Information for the fresh claims about the recycling of laundered funds were based on revelations provided by a Chinese national called Aierken Saimaiti, who was a long-time business partner of known Matraimov associates. After falling out with those associates, Saimaiti went into hiding, but was shot dead in an audacious gangland-style killing in central Istanbul in November 2019. Before his murder, Saimaiti had reached out to journalists to share documents that he said proved that he had played a crucial role in facilitating the laundering of hundreds of millions of dollars.
The Matraimov family and its proxies have categorically and repeatedly denied being connected to any unlawful activity.
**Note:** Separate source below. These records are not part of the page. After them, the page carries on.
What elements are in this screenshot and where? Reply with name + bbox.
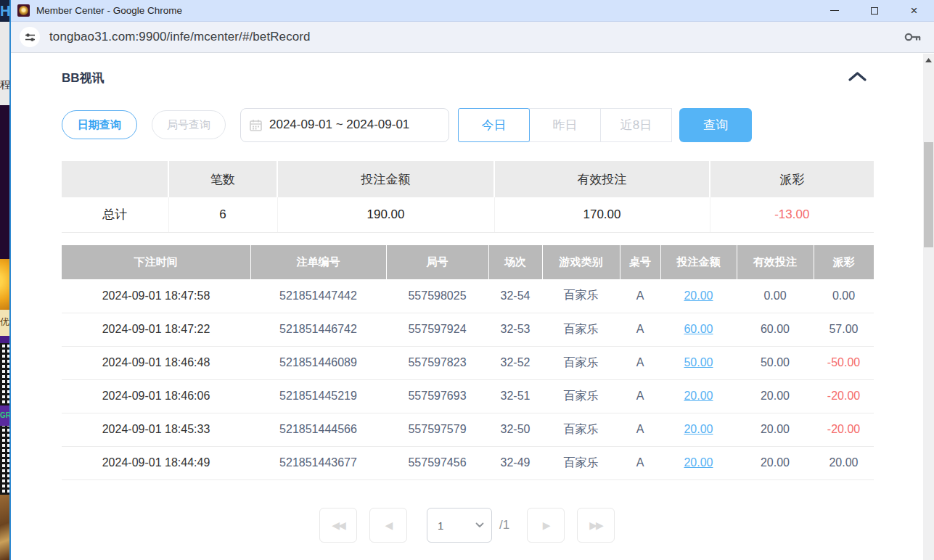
cell-table-no: A <box>620 379 660 413</box>
cell-order-no: 521851447442 <box>250 279 386 313</box>
chevron-down-icon <box>475 522 484 528</box>
cell-time: 2024-09-01 18:45:33 <box>62 413 250 446</box>
bet-amount-link[interactable]: 20.00 <box>684 423 713 435</box>
yesterday-button[interactable]: 昨日 <box>529 108 601 142</box>
cell-time: 2024-09-01 18:46:06 <box>62 379 250 413</box>
date-range-picker[interactable]: 2024-09-01 ~ 2024-09-01 <box>240 108 449 142</box>
close-button[interactable]: × <box>894 0 934 22</box>
address-bar[interactable]: tongbao31.com:9900/infe/mcenter/#/betRec… <box>11 22 934 53</box>
strip-photo <box>0 495 9 560</box>
last8days-button[interactable]: 近8日 <box>600 108 672 142</box>
cell-payout: 20.00 <box>814 446 874 479</box>
cell-payout: -50.00 <box>814 346 874 379</box>
scrollbar-up-button[interactable] <box>923 54 934 66</box>
cell-round-no: 557597456 <box>386 446 488 479</box>
strip-beige-text: 优 <box>0 310 9 336</box>
col-order-no: 注单编号 <box>250 245 386 279</box>
cell-table-no: A <box>620 413 660 446</box>
cell-time: 2024-09-01 18:47:58 <box>62 279 250 313</box>
cell-valid: 50.00 <box>737 346 814 379</box>
cell-game: 百家乐 <box>542 346 620 379</box>
round-query-tab[interactable]: 局号查询 <box>152 110 226 139</box>
page-select-value: 1 <box>438 519 475 532</box>
summary-count-value: 6 <box>168 197 277 232</box>
cell-valid: 20.00 <box>737 446 814 479</box>
cell-bet: 20.00 <box>660 413 737 446</box>
col-bet-time: 下注时间 <box>62 245 250 279</box>
quick-range-group: 今日 昨日 近8日 <box>458 108 672 142</box>
cell-time: 2024-09-01 18:47:22 <box>62 313 250 346</box>
col-session: 场次 <box>488 245 542 279</box>
cell-session: 32-50 <box>488 413 542 446</box>
url-text[interactable]: tongbao31.com:9900/infe/mcenter/#/betRec… <box>49 30 311 44</box>
next-page-button[interactable]: ▶ <box>527 508 565 543</box>
summary-total-row: 总计 6 190.00 170.00 -13.00 <box>62 197 874 232</box>
scrollbar-thumb[interactable] <box>924 142 933 247</box>
summary-header-blank <box>62 161 168 197</box>
cell-round-no: 557597823 <box>386 346 488 379</box>
site-settings-button[interactable] <box>20 27 40 47</box>
maximize-button[interactable] <box>854 0 894 22</box>
site-favicon-icon <box>17 4 30 17</box>
window-titlebar[interactable]: Member Center - Google Chrome × <box>11 0 934 22</box>
cell-bet: 50.00 <box>660 346 737 379</box>
cell-round-no: 557597924 <box>386 313 488 346</box>
underlying-window-strip: H 程 优 GR <box>0 0 9 560</box>
summary-header-payout: 派彩 <box>710 161 874 197</box>
cell-table-no: A <box>620 446 660 479</box>
chevron-up-icon <box>848 71 867 82</box>
summary-valid-bet-value: 170.00 <box>494 197 710 232</box>
col-table-no: 桌号 <box>620 245 660 279</box>
vertical-scrollbar[interactable] <box>923 54 934 560</box>
cell-bet: 20.00 <box>660 446 737 479</box>
cell-session: 32-49 <box>488 446 542 479</box>
bet-amount-link[interactable]: 20.00 <box>684 289 713 302</box>
cell-game: 百家乐 <box>542 413 620 446</box>
col-round-no: 局号 <box>386 245 488 279</box>
minimize-icon <box>830 10 839 11</box>
cell-valid: 20.00 <box>737 413 814 446</box>
cell-order-no: 521851444566 <box>250 413 386 446</box>
cell-valid: 0.00 <box>737 279 814 313</box>
search-button[interactable]: 查询 <box>679 108 752 142</box>
date-query-tab[interactable]: 日期查询 <box>62 110 137 139</box>
bet-amount-link[interactable]: 20.00 <box>684 390 713 402</box>
bet-amount-link[interactable]: 60.00 <box>684 323 713 335</box>
minimize-button[interactable] <box>814 0 854 22</box>
page-content: BB视讯 日期查询 局号查询 2024-09-01 ~ 2024-09-01 <box>11 54 934 560</box>
bet-amount-link[interactable]: 20.00 <box>684 456 713 469</box>
strip-qr-code <box>0 343 9 405</box>
cell-bet: 20.00 <box>660 279 737 313</box>
window-controls: × <box>814 0 934 22</box>
bet-record-row: 2024-09-01 18:46:48521851446089557597823… <box>62 346 874 379</box>
cell-payout: 0.00 <box>814 279 874 313</box>
bet-records-table: 下注时间 注单编号 局号 场次 游戏类别 桌号 投注金额 有效投注 派彩 202… <box>62 245 874 480</box>
cell-order-no: 521851445219 <box>250 379 386 413</box>
col-valid-bet: 有效投注 <box>737 245 814 279</box>
bet-amount-link[interactable]: 50.00 <box>684 356 713 368</box>
summary-table: 笔数 投注金额 有效投注 派彩 总计 6 190.00 170.00 -13.0… <box>62 161 874 233</box>
cell-time: 2024-09-01 18:44:49 <box>62 446 250 479</box>
last-page-button[interactable]: ▶▶ <box>577 508 615 543</box>
maximize-icon <box>871 7 878 15</box>
tune-icon <box>25 32 36 43</box>
password-manager-button[interactable] <box>904 31 922 43</box>
strip-gold-image <box>0 259 9 310</box>
summary-header-valid-bet: 有效投注 <box>494 161 710 197</box>
cell-round-no: 557598025 <box>386 279 488 313</box>
col-payout: 派彩 <box>814 245 874 279</box>
cell-round-no: 557597579 <box>386 413 488 446</box>
strip-letter: H <box>0 0 9 22</box>
today-button[interactable]: 今日 <box>458 108 530 142</box>
cell-game: 百家乐 <box>542 446 620 479</box>
total-pages-label: /1 <box>499 518 509 532</box>
cell-table-no: A <box>620 346 660 379</box>
date-range-value: 2024-09-01 ~ 2024-09-01 <box>269 118 409 132</box>
prev-page-button[interactable]: ◀ <box>369 508 407 543</box>
first-page-button[interactable]: ◀◀ <box>319 508 357 543</box>
page-select[interactable]: 1 <box>427 508 492 543</box>
cell-bet: 60.00 <box>660 313 737 346</box>
cell-time: 2024-09-01 18:46:48 <box>62 346 250 379</box>
collapse-section-button[interactable] <box>848 71 867 85</box>
bet-record-row: 2024-09-01 18:44:49521851443677557597456… <box>62 446 874 479</box>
A representative for the Kyrgyz security services told parliament in a hearing on June 2 that his agency had found evidence that Saimaiti had in fact paid journalists to disseminate information smearing Matraimov and a business associate, Khabibula Abdukadyr. The investigator, Sagynbek Samidin uulu, alleged that Saimaiti had paid Radio Azattyk journalists $100,000 to conduct their investigation. He provided no evidence for those claims.
RFE/RL’s then-President Jamie Fly dismissed the allegations as lies and an “attempt in a longstanding campaign of retaliation against journalists by corrupt individuals seeking to protect their wealth and power."
Ayzirek Imanaliyeva is a journalist based in Bishkek.